ASSIGNMENT: The lines to copy are those with "Você" in them. Pull each one from the entries below.
** Opening INFORMATION block **
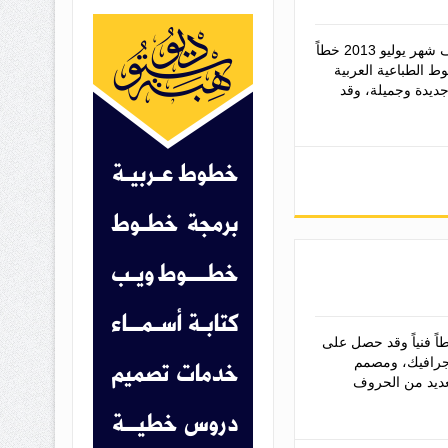
أصدر الأستاذ سلطان المقطري في منتصف شهر يوليو 2013 خطاً
وط الطباعية العربية
ديدة وجميلة، وقد
اً فنياً وقد حصل على
 جرافيك، ومصمم
ديد من الحروف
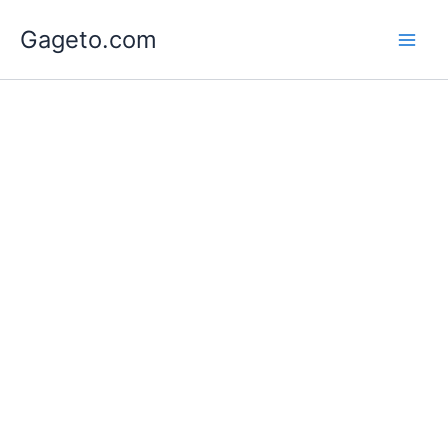
Lewati
Gageto.com
ke
konten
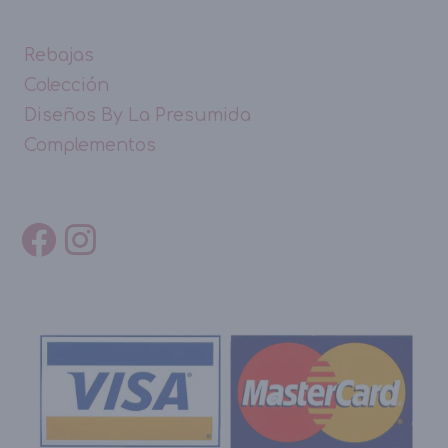
Rebajas
Colección
Diseños By La Presumida
Complementos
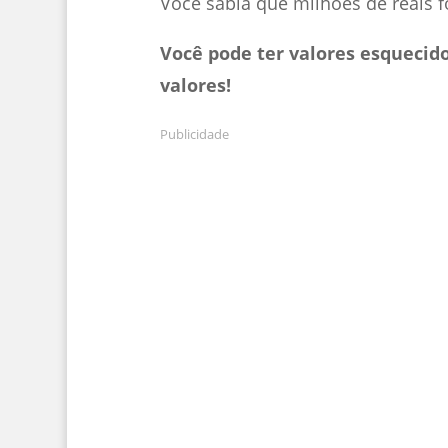
Você sabia que milhões de reais
Você pode ter valores esquecido
valores!
Publicidade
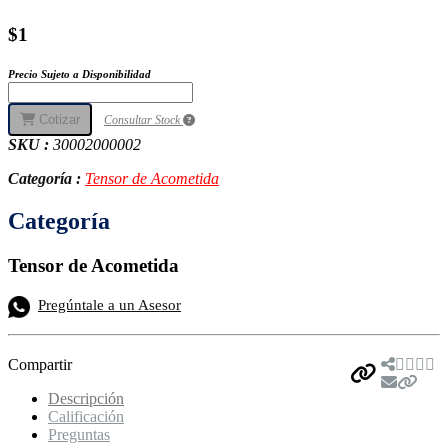
$1
Precio Sujeto a Disponibilidad
Cotizar
Consultar Stock
SKU :
30002000002
Categoría :
Tensor de Acometida
Categoría
Tensor de Acometida
Pregúntale a un Asesor
Compartir
Descripción
Calificación
Preguntas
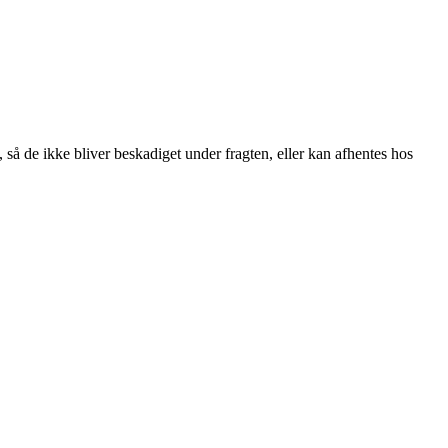
, så de ikke bliver beskadiget under fragten, eller kan afhentes hos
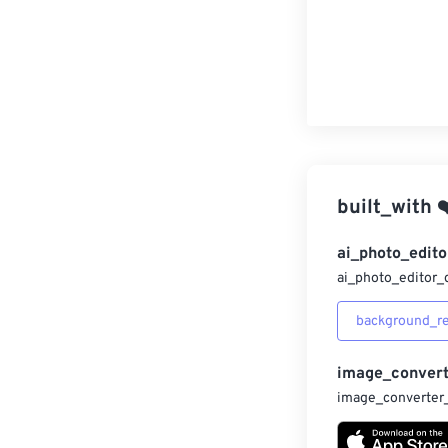
built_with
❤
ai_photo_edito
ai_photo_editor_
background_r
image_convert
image_converter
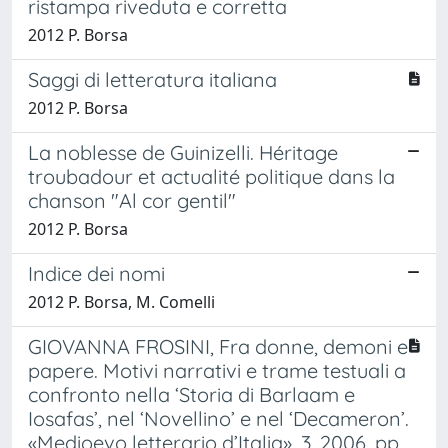
ristampa riveduta e corretta
2012 P. Borsa
Saggi di letteratura italiana
2012 P. Borsa
La noblesse de Guinizelli. Héritage
troubadour et actualité politique dans la
chanson "Al cor gentil"
2012 P. Borsa
Indice dei nomi
2012 P. Borsa, M. Comelli
GIOVANNA FROSINI, Fra donne, demoni e
papere. Motivi narrativi e trame testuali a
confronto nella ‘Storia di Barlaam e
Iosafas’, nel ‘Novellino’ e nel ‘Decameron’.
«Medioevo letterario d’Italia», 3, 2006, pp.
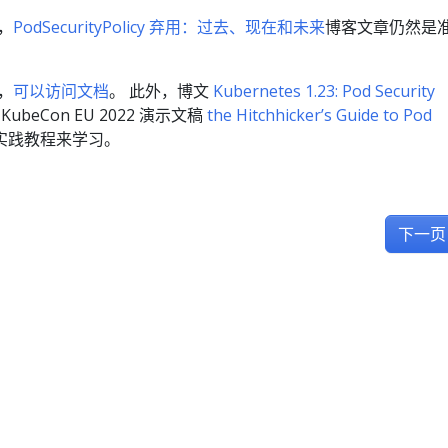
面，
PodSecurityPolicy 弃用：过去、现在和未来
博客文章仍然是
可，
可以访问文档
。 此外，博文
Kubernetes 1.23: Pod Security
KubeCon EU 2022 演示文稿
the Hitchhicker’s Guide to Pod
实践教程来学习。
下一页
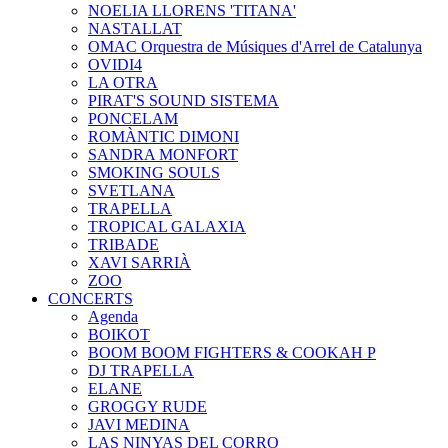
NOELIA LLORENS 'TITANA'
NASTALLAT
OMAC Orquestra de Músiques d'Arrel de Catalunya
OVIDI4
LA OTRA
PIRAT'S SOUND SISTEMA
PONCELAM
ROMÀNTIC DIMONI
SANDRA MONFORT
SMOKING SOULS
SVETLANA
TRAPELLA
TROPICAL GALAXIA
TRIBADE
XAVI SARRIÀ
ZOO
CONCERTS
Agenda
BOIKOT
BOOM BOOM FIGHTERS & COOKAH P
DJ TRAPELLA
ELANE
GROGGY RUDE
JAVI MEDINA
LAS NINYAS DEL CORRO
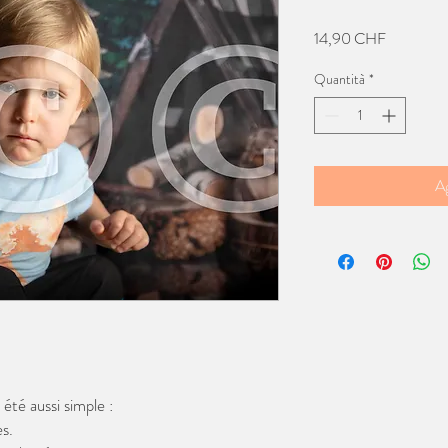
Prezzo
14,90 CHF
Quantità
*
Ag
té aussi simple :
s.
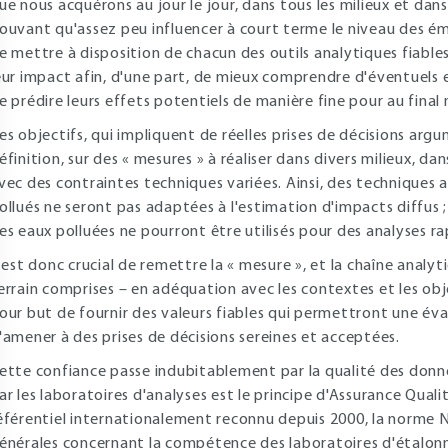
ue nous acquérons au jour le jour, dans tous les milieux et dans
ouvant qu'assez peu influencer à court terme le niveau des émis
e mettre à disposition de chacun des outils analytiques fiab
eur impact afin, d'une part, de mieux comprendre d'éventuels e
e prédire leurs effets potentiels de manière fine pour au final
es objectifs, qui impliquent de réelles prises de décisions ar
éfinition, sur des « mesures » à réaliser dans divers milieux, d
vec des contraintes techniques variées. Ainsi, des techniques 
ollués ne seront pas adaptées à l'estimation d'impacts diffus 
es eaux polluées ne pourront être utilisés pour des analyses rap
l est donc crucial de remettre la « mesure », et la chaîne analyt
errain comprises – en adéquation avec les contextes et les ob
our but de fournir des valeurs fiables qui permettront une éval
'amener à des prises de décisions sereines et acceptées.
ette confiance passe indubitablement par la qualité des don
ar les laboratoires d'analyses est le principe d'Assurance Qual
éférentiel internationalement reconnu depuis 2000, la norme 
énérales concernant la compétence des laboratoires d'étalon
** Closing INFORMATION block **
EXERCISE RESULT:
Você sabia que milhões de reais
Você pode ter valores esquecido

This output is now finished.